Formal API

The formal API of Chairmarks is defined by the docstrings of public symbols. Any behavior promised by these docstrings should remain in all future non-breaking releases and any deviation is a bug. Specific display behavior is not part of the API.

struct Sample
    evals              ::Float64 # The number of times the benchmark was evaluated for this sample.
    time               ::Float64 # The average time taken to run the sample, in seconds per evaluation.
    allocs             ::Float64 # The average number of allocations made per evaluation
    bytes              ::Float64 # The average number of bytes allocated per evaluation
    gc_fraction        ::Float64 # The fraction of time spent in garbage collection (0.0 to 1.0)
    compile_fraction   ::Float64 # The fraction of time spent compiling (0.0 to 1.0)
    recompile_fraction ::Float64 # The fraction of compile time which was, itself, recompilation (0.0 to 1.0)
    warmup             ::Float64 # Whether this sample had a warmup run before it (1.0 = yes. 0.0 = no).
    checksum           ::Float64 # A checksum based on the values returned by the benchmarked function
    ...more fields may be added...

A struct representing a single sample of a benchmark.
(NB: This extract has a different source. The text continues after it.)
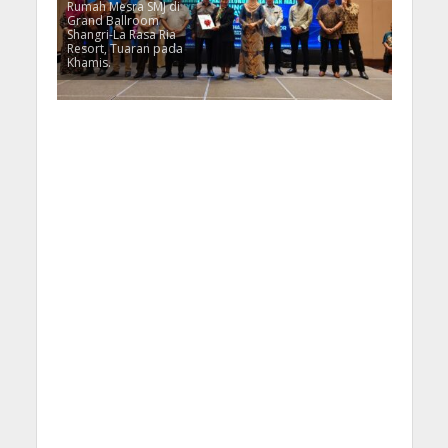
Rumah Mesra SMJ di
Grand Ballroom
Shangri-La Rasa Ria
Resort, Tuaran pada
Khamis.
@b returns a composite sample formed by taking the field-wise minimum of the measured samples. More fields may be added in the future as more information becomes available.

struct Benchmark
    ...more fields may be added...

A struct representing a complete benchmark result. Returned by @be.

More fields may be added in the future to represent non sample specific information.

The functions minimum and maximum are defined field wise on Benchmark objects and return Samples. On Julia 1.9 and above, the functions Statistics.median, Statistics.mean, and Statistics.quantile are also defined field wise on Benchmark objects and return Samples.

julia> @be eval(:(for _ in 1:10; sqrt(rand()); end))
Benchmark: 15 samples with 1 evaluation
min    4.307 ms (3608 allocs: 173.453 KiB, 92.21% compile time)
median 4.778 ms (3608 allocs: 173.453 KiB, 94.65% compile time)
mean   6.494 ms (3608 allocs: 173.453 KiB, 94.15% compile time)
max    12.021 ms (3608 allocs: 173.453 KiB, 95.03% compile time)

julia> minimum(ans)
4.307 ms (3608 allocs: 173.453 KiB, 92.21% compile time)
@b [[init] setup] f [teardown] keywords...

Benchmark f and return the fastest Sample.

Use @be for full results.

@b args... is equivalent to minimum(@b args...). See the docstring for @be for more information.


julia> @b rand(10000) # Benchmark a function
5.833 μs (2 allocs: 78.172 KiB)

julia> @b rand hash # How long does it take to hash a random Float64?
1.757 ns

julia> @b rand(1000) sort issorted(_) || error() # Simultaneously benchmark and test
11.291 μs (3 allocs: 18.062 KiB)

julia> @b rand(1000) sort! issorted(_) || error() # BAD! This repeatedly resorts the same array!
1.309 μs (0.08 allocs: 398.769 bytes)

julia> @b rand(1000) sort! issorted(_) || error() evals=1 # Specify evals=1 to ensure the function is only run once between setup and teardown
10.041 μs (2 allocs: 10.125 KiB)

julia> @b rand(10) _ sort!∘rand! issorted(_) || error() # Or, include randomization in the benchmarked function and only allocate once
120.536 ns

julia> @b (x = 0; for _ in 1:50; x = hash(x); end; x) # We can use arbitrary expressions in any position in the pipeline, not just simple functions.
183.871 ns

julia> @b (x = 0; for _ in 1:5e8; x = hash(x); end; x) # This runs for a long time, so it is only run once (with no warmup)
2.447 s (without a warmup)
@be [[init] setup] f [teardown] keywords...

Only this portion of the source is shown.